#### Data in this exercise:

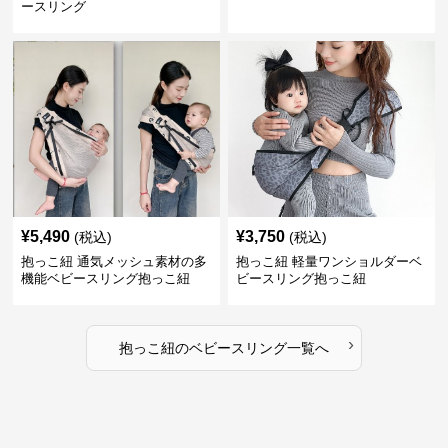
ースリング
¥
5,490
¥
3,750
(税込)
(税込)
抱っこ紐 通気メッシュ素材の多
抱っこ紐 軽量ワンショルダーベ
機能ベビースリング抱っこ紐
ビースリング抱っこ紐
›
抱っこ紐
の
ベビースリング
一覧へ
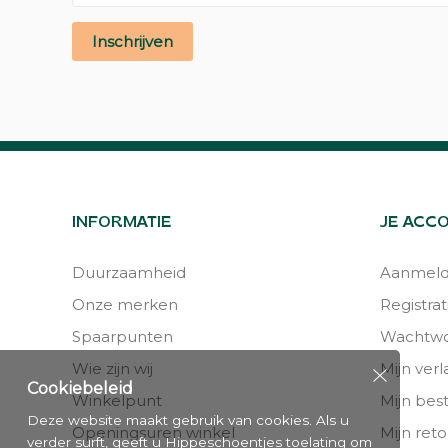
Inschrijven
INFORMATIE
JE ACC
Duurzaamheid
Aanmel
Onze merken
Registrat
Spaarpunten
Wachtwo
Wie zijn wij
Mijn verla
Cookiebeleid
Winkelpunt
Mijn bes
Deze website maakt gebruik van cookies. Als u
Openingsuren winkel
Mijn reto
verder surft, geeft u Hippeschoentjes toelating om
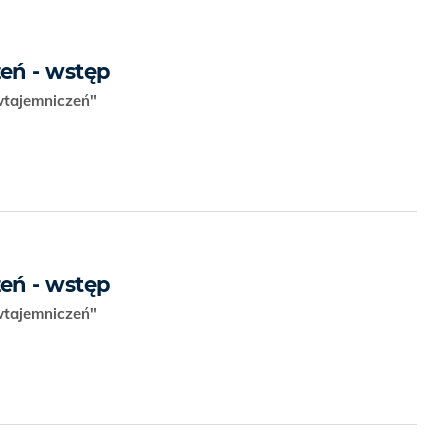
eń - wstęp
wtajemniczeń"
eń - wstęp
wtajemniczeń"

#### Your task:
Could the entries above be copied out exactly, with no pictures included?

#### Task response:
ースリング
¥
5,490
¥
3,750
(税込)
(税込)
抱っこ紐 通気メッシュ素材の多
抱っこ紐 軽量ワンショルダーベ
機能ベビースリング抱っこ紐
ビースリング抱っこ紐
›
抱っこ紐
の
ベビースリング
一覧へ
Inschrijven
INFORMATIE
JE ACC
Duurzaamheid
Aanmel
Onze merken
Registrat
Spaarpunten
Wachtwo
Wie zijn wij
Mijn verla
Cookiebeleid
Winkelpunt
Mijn bes
Deze website maakt gebruik van cookies. Als u
Openingsuren winkel
Mijn reto
verder surft, geeft u Hippeschoentjes toelating om
eń - wstęp
wtajemniczeń"
eń - wstęp
wtajemniczeń"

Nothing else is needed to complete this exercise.